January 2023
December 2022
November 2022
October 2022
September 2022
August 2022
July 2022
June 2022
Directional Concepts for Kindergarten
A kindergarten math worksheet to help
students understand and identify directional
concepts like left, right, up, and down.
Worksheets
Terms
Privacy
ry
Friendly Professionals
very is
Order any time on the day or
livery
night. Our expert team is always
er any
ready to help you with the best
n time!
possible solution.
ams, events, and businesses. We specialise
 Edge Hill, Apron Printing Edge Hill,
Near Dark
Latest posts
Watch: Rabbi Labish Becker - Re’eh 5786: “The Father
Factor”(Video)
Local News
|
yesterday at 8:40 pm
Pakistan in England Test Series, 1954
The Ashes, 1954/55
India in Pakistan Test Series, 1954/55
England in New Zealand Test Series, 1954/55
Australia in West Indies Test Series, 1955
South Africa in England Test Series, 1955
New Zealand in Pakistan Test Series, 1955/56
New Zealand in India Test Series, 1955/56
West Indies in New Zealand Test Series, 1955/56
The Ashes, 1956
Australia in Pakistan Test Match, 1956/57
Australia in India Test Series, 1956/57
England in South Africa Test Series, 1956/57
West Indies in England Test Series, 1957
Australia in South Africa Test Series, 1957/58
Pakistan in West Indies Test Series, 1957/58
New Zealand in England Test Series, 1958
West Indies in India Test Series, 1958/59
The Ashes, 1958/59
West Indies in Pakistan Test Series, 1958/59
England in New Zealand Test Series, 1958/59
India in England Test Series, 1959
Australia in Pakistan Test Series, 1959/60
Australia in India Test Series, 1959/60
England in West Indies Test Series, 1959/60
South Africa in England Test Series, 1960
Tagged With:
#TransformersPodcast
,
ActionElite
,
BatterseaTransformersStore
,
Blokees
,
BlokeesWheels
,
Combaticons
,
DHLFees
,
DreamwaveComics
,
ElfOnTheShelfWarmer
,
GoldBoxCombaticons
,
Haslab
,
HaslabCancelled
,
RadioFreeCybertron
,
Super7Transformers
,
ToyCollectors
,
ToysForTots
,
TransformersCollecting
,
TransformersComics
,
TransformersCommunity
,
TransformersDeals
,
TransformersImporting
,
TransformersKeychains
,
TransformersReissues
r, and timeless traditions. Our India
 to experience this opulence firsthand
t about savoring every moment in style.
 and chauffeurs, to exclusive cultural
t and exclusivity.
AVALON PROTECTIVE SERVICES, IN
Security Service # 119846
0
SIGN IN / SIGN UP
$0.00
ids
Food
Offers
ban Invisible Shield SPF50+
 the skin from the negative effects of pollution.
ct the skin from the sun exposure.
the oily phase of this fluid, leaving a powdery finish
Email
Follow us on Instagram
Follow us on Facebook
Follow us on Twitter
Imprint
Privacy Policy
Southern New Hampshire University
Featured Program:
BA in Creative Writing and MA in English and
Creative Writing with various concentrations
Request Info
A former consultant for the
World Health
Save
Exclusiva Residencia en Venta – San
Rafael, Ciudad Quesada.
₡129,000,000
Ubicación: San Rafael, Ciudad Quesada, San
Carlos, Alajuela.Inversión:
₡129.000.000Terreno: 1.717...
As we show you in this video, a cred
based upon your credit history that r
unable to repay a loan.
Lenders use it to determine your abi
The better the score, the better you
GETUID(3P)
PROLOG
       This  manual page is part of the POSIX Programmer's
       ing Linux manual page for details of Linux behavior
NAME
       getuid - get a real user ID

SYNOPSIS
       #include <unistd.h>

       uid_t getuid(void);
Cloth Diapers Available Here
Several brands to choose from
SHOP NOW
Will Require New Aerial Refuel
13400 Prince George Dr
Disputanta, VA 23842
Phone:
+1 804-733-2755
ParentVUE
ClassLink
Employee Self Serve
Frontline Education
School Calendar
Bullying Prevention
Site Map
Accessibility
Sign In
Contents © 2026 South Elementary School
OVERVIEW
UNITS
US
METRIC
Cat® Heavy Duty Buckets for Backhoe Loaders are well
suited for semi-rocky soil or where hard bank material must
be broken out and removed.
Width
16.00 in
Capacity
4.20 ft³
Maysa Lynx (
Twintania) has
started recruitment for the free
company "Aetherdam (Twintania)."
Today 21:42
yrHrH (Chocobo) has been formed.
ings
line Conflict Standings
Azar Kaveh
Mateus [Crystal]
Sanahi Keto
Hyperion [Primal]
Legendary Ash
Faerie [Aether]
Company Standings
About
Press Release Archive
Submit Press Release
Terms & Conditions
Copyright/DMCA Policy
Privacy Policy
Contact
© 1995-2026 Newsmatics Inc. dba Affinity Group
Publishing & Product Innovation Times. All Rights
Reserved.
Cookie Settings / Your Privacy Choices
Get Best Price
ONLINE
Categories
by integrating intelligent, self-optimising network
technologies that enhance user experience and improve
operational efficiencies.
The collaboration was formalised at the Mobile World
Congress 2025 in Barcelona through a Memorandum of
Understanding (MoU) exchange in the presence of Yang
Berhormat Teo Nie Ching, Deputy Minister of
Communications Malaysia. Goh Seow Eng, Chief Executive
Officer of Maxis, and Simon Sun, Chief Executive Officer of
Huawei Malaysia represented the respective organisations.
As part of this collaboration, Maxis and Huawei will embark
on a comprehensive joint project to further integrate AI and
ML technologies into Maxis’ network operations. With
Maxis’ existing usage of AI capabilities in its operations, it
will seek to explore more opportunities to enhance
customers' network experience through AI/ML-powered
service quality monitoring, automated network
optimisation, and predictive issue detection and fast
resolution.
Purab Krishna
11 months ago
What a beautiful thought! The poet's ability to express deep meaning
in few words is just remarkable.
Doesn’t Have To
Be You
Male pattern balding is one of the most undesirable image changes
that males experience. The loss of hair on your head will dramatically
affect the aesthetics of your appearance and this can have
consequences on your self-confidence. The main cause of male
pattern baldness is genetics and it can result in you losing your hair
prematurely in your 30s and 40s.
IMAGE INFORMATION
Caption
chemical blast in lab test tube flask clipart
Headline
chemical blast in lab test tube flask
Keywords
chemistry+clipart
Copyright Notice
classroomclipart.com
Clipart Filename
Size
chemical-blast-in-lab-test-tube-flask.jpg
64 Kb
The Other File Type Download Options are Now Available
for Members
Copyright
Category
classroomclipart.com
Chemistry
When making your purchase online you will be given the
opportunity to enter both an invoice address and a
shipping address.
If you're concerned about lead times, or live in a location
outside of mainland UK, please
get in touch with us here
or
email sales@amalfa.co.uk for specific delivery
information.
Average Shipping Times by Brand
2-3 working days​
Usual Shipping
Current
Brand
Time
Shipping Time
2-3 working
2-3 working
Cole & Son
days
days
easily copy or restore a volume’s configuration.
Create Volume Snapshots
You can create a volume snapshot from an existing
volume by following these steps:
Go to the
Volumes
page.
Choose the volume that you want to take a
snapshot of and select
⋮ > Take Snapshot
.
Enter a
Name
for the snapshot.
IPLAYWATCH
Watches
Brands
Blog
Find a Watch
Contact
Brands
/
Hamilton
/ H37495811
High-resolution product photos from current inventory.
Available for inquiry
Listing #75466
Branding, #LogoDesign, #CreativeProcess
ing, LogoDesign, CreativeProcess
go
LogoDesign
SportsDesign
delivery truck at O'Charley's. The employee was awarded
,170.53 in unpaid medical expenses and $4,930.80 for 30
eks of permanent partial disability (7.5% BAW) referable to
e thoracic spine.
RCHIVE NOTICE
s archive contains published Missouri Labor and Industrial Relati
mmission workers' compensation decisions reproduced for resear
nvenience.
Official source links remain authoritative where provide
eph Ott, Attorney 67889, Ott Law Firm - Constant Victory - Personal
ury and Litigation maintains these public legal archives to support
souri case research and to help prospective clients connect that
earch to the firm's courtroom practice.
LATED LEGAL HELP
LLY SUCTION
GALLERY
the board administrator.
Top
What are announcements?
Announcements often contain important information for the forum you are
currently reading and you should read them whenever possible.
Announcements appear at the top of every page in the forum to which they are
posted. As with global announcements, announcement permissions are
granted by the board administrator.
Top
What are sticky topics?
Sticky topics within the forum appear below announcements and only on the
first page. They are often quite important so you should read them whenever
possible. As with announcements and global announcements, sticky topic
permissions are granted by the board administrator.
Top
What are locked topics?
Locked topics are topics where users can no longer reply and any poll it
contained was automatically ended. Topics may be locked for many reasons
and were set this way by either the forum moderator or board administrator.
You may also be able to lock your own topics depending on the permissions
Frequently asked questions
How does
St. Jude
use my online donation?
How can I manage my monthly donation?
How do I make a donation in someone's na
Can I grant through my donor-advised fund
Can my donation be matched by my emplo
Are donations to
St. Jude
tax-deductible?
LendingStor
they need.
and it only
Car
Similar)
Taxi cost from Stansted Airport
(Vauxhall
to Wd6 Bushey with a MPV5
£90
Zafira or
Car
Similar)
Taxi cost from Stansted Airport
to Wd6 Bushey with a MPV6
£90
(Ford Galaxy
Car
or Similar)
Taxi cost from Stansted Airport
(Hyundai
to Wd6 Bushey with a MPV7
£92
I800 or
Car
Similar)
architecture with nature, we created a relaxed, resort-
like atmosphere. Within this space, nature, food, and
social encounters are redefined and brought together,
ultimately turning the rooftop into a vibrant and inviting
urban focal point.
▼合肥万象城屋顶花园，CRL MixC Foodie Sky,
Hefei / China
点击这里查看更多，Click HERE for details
_ _ _
Requirement - Search the material for the word "them". Each line where it is found must be copied.

Output -
currently reading and you should read them whenever possible.
first page. They are often quite important so you should read them whenever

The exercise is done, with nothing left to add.